National Park rules of conduct
Any outdoors activity involves some kind of impact or perturbation to the natural environment. Therefore, everyone enjoying it must consider actions to make it sustainable and to minimize its impact. In this regard, the Galicica National Park requests all runners of Ohrid Ultra-Trail® to always take into consideration the following points at any time:
>>Always stay on the track or path when running or walking. This helps keeping them open, as well as minimizes the erosion problems usually linked to making shortcuts.
>>Ensure that any food or drink wrapping remains inside your pockets or in the backpack after using it. Not littering will keep the paths free of papers, plastics or other trash, preventing the animals to eat them with the consequent intestinal problems.
>>Try to leave the mountain cleaner than when you found it. Pick the rubbish that you may find in your way (or part of it), and put it in the dustbin.
>>It is quite usual to find domestic animals on or near the path (cows, horses, sheep), observing with certain mistrust, particularly when young ones are present. Avoid altering them, slow your pace, take some distance from the animals and do not touch them.
>>Sometimes dogs accompany the flock, protecting the animals from bear, wolf or wild dog attacks. In this case you must circle around the flock (never cross it), avoid touching the animals, allow the dog to sniff at you and confirm you are not a threat, and continue walking at slow pace until getting enough distance.

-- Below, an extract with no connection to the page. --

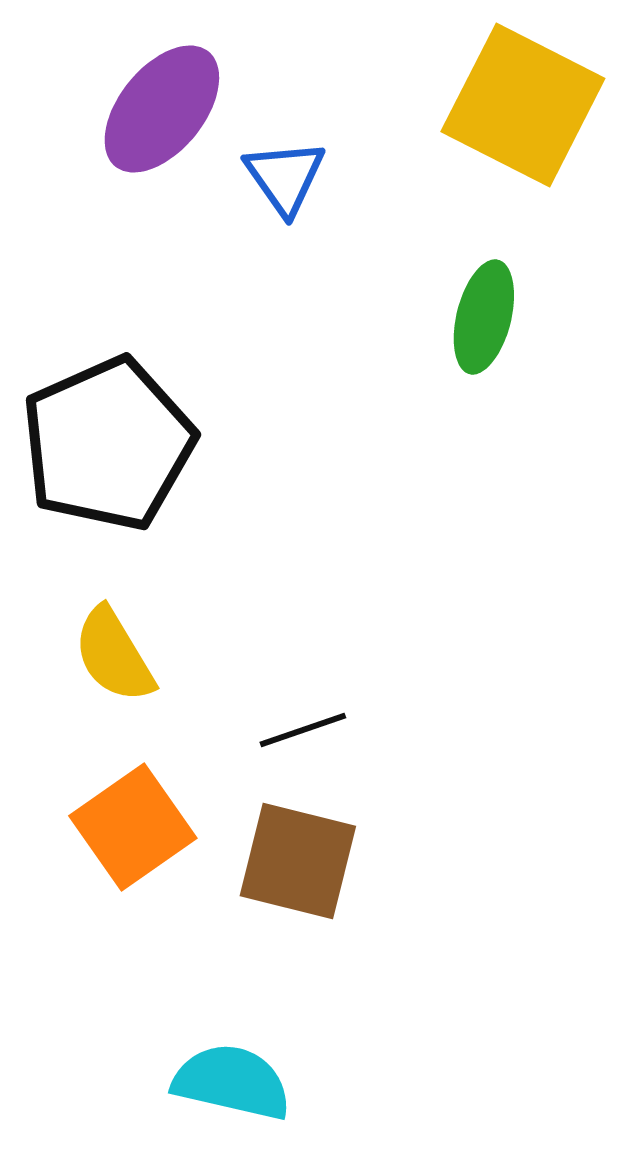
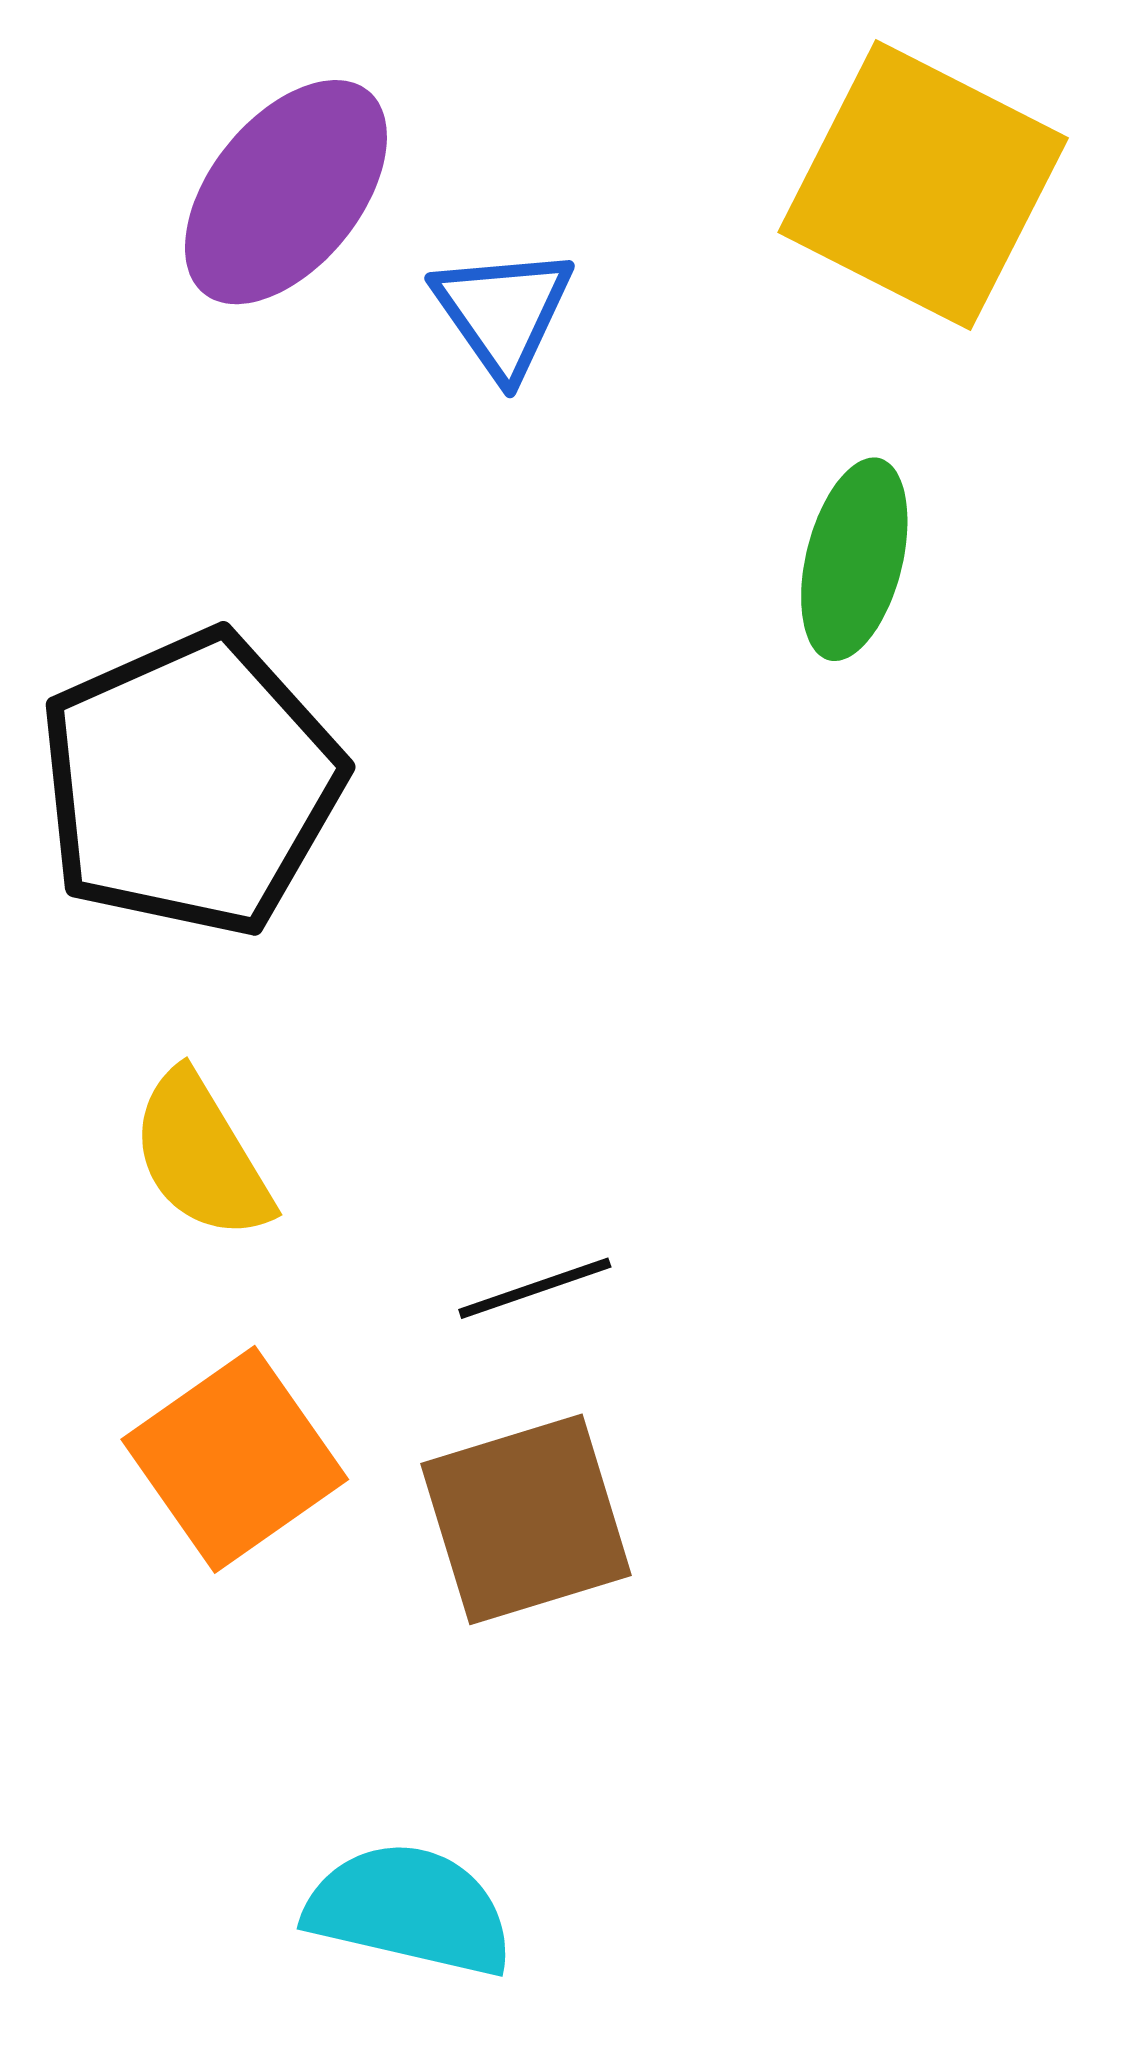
brown square: (298, 861) -> (526, 1519), turned -31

>>Wild animals usually avoid human presence. If by chance you come across a wild boar, a deer or any other animal, you should stop and leave space for the animal to escape from you. To prevent a defensive action from the animal, it is not recommended to walk towards it.

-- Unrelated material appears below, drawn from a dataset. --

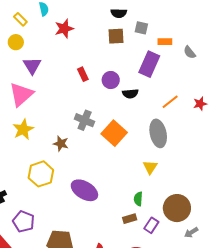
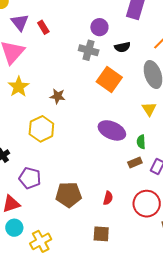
red rectangle: (83, 74) -> (43, 27), moved
black semicircle: (130, 94) -> (122, 47), moved
gray cross: (85, 120) -> (89, 50), moved
purple ellipse: (84, 190) -> (112, 130), moved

>>Mountains have always been a convivial place. Greeting the people you come across helps maintaining a good atmosphere. Commenting any incidences we may have found along the way may be helpful to other users.
>>Moving our body also moves our intestines, which may bring the need to empty them. Please dig a small hole with your heel and defecate inside, then cover your excrement and any paper used with soil, leaves and rocks.
>>Raise your eyes from the track from time to time to look around you and fully enjoy the beautiful landscape surrounding you. Knowing and enjoying nature is the first step to loving and respecting it.
>>Friends and family coming as public or to provide support to runners should also be aware of this exceptional natural environment, which needs to be respected and protected. Please behave respectfully, for example by parking only in appropriate areas (never in non-designated fields), not littering, not being too loud, not trespassing on private properties, respecting the high grass fields, etc…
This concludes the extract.